She also blogs at www.robinantalek.blogspot.com and thenervousbreakdown.com. You can find her on Facebook, too.
Again
By Robin Antalek
I thought it would be easy. Well, perhaps easy is the wrong choice of words. Maybe a different kind of easy. After all I managed to get a book published. Pretty awesome reviews. Target Breakout Book. Book Clubs can’t get enough. Close to eight months after publication I’m still getting interview requests and book club visit requests and showing up at bookstores for signings.
Still. There is that nagging voice of self-doubt.
Will I be able to do it again?
It wasn’t like The Summer We Fell Apart was the first novel I had ever written. I got my wonderful agent Julie with a book that we both really loved – but didn’t end up selling. Before Julie, I had written three other novels and a short story collection. The stories had won a prize and publication by a regional publisher. I had written PR and grants and radio scripts – anything to keep me in printer ink. So writing really wasn’t the problem.
So I thought.
When I was nine, my parents’ gave up our very traditional life in Manhattan to move to a slip of a town on the west coast of Florida near the Everglades. This was 1970 and the landscape was akin to the Wild West. My dad, an engineer, who had a hand in designing the mini cars that would become Matchbox, decided to give it all up to run a pool company. Yes, I am very familiar with the smell of chlorine and what it takes to get garden snakes and the occasional rattler out of a pool filter.

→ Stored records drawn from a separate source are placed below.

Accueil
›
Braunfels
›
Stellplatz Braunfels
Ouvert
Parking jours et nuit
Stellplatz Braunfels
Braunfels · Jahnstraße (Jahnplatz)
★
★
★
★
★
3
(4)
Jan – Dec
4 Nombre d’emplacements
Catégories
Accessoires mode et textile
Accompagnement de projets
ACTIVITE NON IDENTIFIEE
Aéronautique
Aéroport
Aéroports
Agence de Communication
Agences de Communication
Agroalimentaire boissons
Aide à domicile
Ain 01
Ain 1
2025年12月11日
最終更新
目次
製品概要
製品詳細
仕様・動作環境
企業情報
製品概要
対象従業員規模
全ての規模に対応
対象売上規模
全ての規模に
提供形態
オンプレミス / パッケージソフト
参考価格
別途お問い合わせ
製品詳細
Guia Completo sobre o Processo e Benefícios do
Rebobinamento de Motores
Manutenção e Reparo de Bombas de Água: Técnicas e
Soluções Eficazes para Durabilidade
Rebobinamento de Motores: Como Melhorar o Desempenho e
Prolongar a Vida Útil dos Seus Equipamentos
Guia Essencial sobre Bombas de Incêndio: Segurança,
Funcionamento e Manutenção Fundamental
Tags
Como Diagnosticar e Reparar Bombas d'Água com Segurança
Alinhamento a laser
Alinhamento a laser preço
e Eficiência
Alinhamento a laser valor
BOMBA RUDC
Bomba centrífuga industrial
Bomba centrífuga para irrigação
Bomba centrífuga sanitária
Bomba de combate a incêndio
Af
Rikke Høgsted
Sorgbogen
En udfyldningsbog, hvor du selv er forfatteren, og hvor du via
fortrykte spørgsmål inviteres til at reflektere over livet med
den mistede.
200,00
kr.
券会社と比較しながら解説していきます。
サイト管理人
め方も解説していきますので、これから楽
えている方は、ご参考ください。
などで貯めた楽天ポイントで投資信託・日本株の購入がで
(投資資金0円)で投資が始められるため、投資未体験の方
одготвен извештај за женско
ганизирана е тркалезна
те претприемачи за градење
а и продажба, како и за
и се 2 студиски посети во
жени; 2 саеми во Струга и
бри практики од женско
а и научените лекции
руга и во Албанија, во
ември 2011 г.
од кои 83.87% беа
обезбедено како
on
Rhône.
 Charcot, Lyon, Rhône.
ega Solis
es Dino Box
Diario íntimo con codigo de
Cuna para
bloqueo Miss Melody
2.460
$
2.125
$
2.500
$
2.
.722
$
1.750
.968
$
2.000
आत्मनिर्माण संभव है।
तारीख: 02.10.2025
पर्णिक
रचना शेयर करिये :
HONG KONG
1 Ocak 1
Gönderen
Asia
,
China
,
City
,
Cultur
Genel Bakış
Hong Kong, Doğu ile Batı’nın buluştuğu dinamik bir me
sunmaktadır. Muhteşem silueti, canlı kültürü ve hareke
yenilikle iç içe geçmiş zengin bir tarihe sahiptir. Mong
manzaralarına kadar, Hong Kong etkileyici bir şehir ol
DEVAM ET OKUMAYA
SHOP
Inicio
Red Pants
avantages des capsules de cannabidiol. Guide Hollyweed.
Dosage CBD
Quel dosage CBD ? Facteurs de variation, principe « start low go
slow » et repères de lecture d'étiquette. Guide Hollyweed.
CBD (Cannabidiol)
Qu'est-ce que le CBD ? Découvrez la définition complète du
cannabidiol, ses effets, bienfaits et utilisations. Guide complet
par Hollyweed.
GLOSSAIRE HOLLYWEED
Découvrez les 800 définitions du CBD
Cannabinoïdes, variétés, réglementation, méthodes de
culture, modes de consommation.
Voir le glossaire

Ten years later I left the Everglades to go north to school and really never looked back. Twenty years after I did my parents eventually migrated back to a bedroom community within a train ride distance to Manhattan.

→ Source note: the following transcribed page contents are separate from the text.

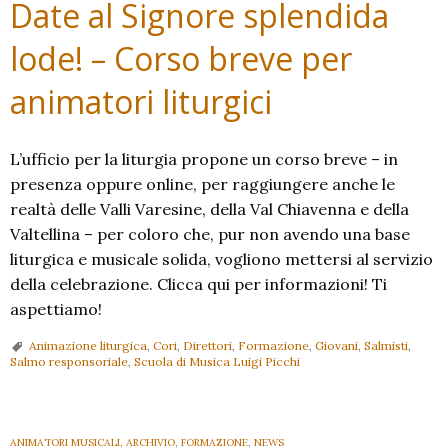
Date al Signore splendida
lode! – Corso breve per
animatori liturgici
L’ufficio per la liturgia propone un corso breve – in
presenza oppure online, per raggiungere anche le
realtà delle Valli Varesine, della Val Chiavenna e della
Valtellina – per coloro che, pur non avendo una base
liturgica e musicale solida, vogliono mettersi al servizio
della celebrazione. Clicca qui per informazioni! Ti
aspettiamo!
Animazione liturgica
,
Cori
,
Direttori
,
Formazione
,
Giovani
,
Salmisti
,
Salmo responsoriale
,
Scuola di Musica Luigi Picchi
ANIMATORI MUSICALI
,
ARCHIVIO
,
FORMAZIONE
,
NEWS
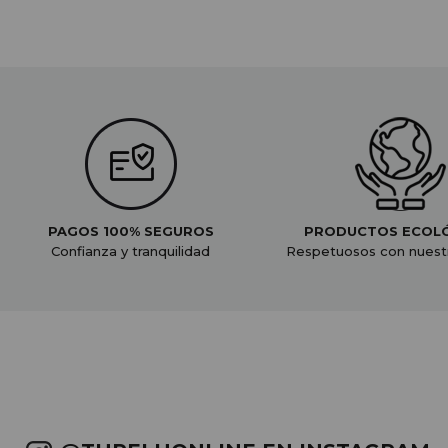
PAGOS 100% SEGUROS
PRODUCTOS ECOL
Confianza y tranquilidad
Respetuosos con nuest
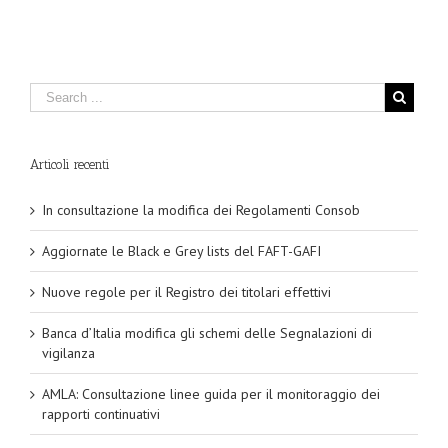
Articoli recenti
In consultazione la modifica dei Regolamenti Consob
Aggiornate le Black e Grey lists del FAFT-GAFI
Nuove regole per il Registro dei titolari effettivi
Banca d’Italia modifica gli schemi delle Segnalazioni di
vigilanza
AMLA: Consultazione linee guida per il monitoraggio dei
rapporti continuativi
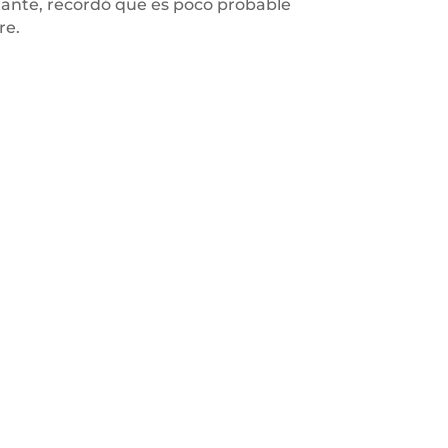
ante, recordó que es poco probable
re.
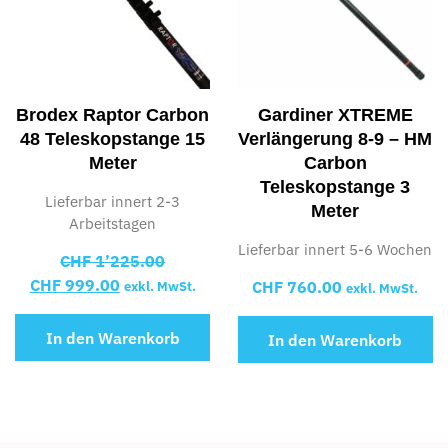
Brodex Raptor Carbon
Gardiner XTREME
48 Teleskopstange 15
Verlängerung 8-9 – HM
Meter
Carbon
Teleskopstange 3
Lieferbar innert 2-3
Meter
Arbeitstagen
Lieferbar innert 5-6 Wochen
CHF
1’225.00
CHF
999.00
CHF
760.00
exkl. MwSt.
exkl. MwSt.
In den Warenkorb
In den Warenkorb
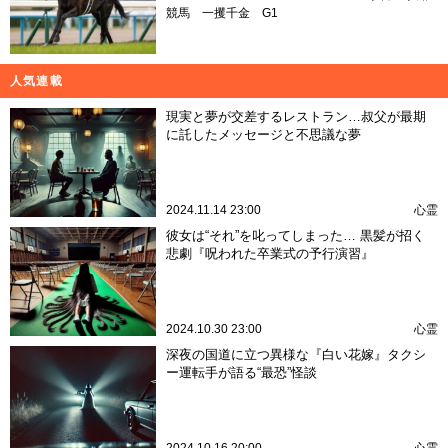
競馬
一攫千金
G1
人気連載
現実と夢が交差するレストラン…叔父が最期
に託したメッセージと不思議な夢
2024.11.14 23:00
心霊
彼女は“それ”を叱ってしまった… 黒髪が招く
悲劇『呪われた卒業式の予行演習』
2024.10.30 23:00
心霊
深夜の国道に立つ異様な『白い花嫁』タクシ
ー運転手が語る“最恐”怪談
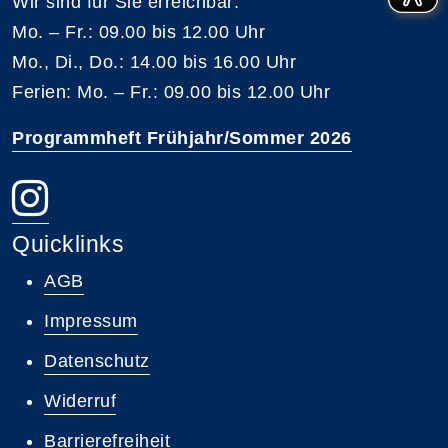
Wir sind für Sie erreichbar:
Mo. – Fr.: 09.00 bis 12.00 Uhr
Mo., Di., Do.: 14.00 bis 16.00 Uhr
Ferien: Mo. – Fr.: 09.00 bis 12.00 Uhr
Programmheft Frühjahr/Sommer 2026
Quicklinks
AGB
Impressum
Datenschutz
Widerruf
Barrierefreiheit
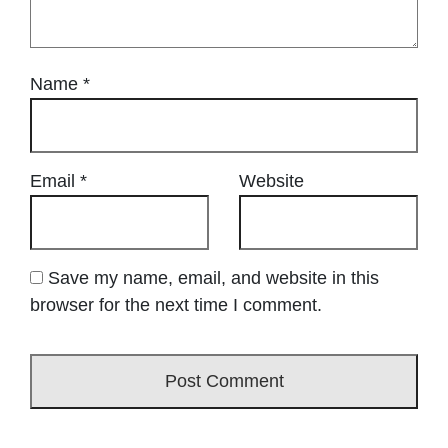
Name
*
Email
*
Website
Save my name, email, and website in this
browser for the next time I comment.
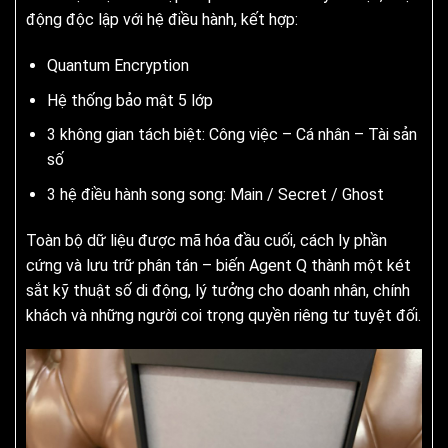
động độc lập với hệ điều hành, kết hợp:
Quantum Encryption
Hệ thống bảo mật 5 lớp
3 không gian tách biệt: Công việc – Cá nhân – Tài sản
số
3 hệ điều hành song song: Main / Secret / Ghost
Toàn bộ dữ liệu được mã hóa đầu cuối, cách ly phần
cứng và lưu trữ phân tán – biến Agent Q thành một két
sắt kỹ thuật số di động, lý tưởng cho doanh nhân, chính
khách và những người coi trọng quyền riêng tư tuyệt đối.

But those ten years stayed with me. The stories and the people and atmosphere of old Florida is in my blood. I have attempted two novels since The Summer We Fell Apart. Both about this Florida – my Florida. Both were disastrous. I knew something was wrong with each of these books – but I couldn’t see it. This is a world I know so well – maybe too well and that was part of my problem.
I took the best parts of the first manuscript and wrote the second. Still, something wasn’t right. I didn’t have that magical voice that grabbed me, compelled me to tell a story. I had half a voice. It was a whisper. But it was something.

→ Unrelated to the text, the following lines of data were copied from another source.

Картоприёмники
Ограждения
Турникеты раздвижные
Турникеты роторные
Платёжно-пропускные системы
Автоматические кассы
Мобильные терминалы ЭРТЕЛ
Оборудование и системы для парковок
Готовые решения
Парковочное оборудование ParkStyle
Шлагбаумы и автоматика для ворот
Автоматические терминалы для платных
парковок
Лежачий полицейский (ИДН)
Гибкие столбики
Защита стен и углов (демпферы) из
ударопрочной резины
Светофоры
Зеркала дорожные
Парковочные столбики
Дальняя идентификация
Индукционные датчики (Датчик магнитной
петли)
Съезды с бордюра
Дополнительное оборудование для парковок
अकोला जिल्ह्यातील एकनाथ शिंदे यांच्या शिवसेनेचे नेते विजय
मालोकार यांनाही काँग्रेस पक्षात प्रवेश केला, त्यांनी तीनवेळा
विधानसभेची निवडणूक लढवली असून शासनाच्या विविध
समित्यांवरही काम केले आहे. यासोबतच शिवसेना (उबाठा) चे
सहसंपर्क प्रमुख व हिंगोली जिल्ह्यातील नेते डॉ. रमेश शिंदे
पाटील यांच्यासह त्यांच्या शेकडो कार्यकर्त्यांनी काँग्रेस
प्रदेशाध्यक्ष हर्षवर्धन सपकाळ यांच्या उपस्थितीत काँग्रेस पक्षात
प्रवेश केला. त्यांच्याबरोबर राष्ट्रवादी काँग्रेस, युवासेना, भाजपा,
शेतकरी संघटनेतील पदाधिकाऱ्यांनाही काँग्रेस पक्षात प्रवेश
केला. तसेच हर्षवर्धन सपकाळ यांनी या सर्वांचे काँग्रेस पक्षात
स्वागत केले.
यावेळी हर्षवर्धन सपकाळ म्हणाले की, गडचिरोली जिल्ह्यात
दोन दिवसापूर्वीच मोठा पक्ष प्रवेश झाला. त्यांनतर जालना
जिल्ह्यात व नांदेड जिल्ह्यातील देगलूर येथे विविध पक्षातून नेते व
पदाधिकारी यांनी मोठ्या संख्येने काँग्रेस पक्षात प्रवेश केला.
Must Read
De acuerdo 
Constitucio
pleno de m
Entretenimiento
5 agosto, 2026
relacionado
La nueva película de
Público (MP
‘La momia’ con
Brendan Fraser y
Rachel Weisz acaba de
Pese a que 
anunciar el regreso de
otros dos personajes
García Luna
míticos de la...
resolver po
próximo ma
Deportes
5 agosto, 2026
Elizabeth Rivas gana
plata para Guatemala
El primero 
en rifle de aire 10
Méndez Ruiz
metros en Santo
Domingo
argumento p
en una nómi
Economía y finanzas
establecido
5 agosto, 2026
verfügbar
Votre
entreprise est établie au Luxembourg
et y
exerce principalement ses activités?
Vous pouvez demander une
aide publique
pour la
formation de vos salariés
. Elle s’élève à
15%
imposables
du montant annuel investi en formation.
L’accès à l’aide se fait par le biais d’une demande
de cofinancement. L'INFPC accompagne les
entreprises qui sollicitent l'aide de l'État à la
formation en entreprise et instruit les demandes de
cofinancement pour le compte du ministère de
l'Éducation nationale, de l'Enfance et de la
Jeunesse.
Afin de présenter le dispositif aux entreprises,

So I had a conversation with my agent. A long, wonderful, winding conversation between friends. Wonderful Julie listened while I rambled and all of a sudden IT was there. The story I wanted to tell. The whisper grew louder and louder until I could no longer ignore it. It’s a beginning. The bare bones of a beginning. Day by day, hour by hour, the story is taking shape, the voice I was straining to hear is practically screaming. It’s time to get back to work. And it feels so good.
6 comments:
Oh this is so, so wonderful you don't even know. Sometimes I think I hold myself hostage with the wanting to do it all right the first time my fingers go paralyzed. Thanks, Robin for sharing your story. And of course, to amazing Rebecca.
I am like that, too, V. I love this blog because Robin says what a lot of us have been thinking :)
Robin, you sum it all up so perfectly-- how part of you knows when the story isn't right, and it is so scary. But when it is right, finally, it is magic.
Yes - it's the whisper - and you were attentive and heard it. Hurray! An excellent post.
I love that moment where everything starts to sing. Thank you Robin!
Oh ladies you are ALL so wonderful! Starting again can be so daunting -- even after -- or maybe because of -- that first blush of success. But when its working again -- oh -- it is magic! Thanks for having me lovely Rebecca!